→ Input for this task
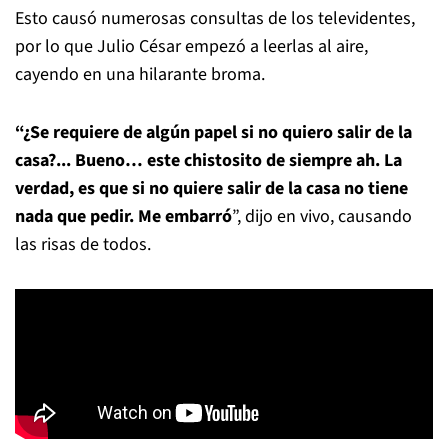
Esto causó numerosas consultas de los televidentes,
por lo que Julio César empezó a leerlas al aire,
cayendo en una hilarante broma.
“¿Se requiere de algún papel si no quiero salir de la
casa?... Bueno… este chistosito de siempre ah. La
verdad, es que si no quiere salir de la casa no tiene
nada que pedir. Me embarró
”, dijo en vivo, causando
las risas de todos.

→ Task prompt
The answer must be the line containing "verdad, es que" and every line after it through the last line of the records above, repeated exactly.

→ Answer section
verdad, es que si no quiere salir de la casa no tiene
nada que pedir. Me embarró
”, dijo en vivo, causando
las risas de todos.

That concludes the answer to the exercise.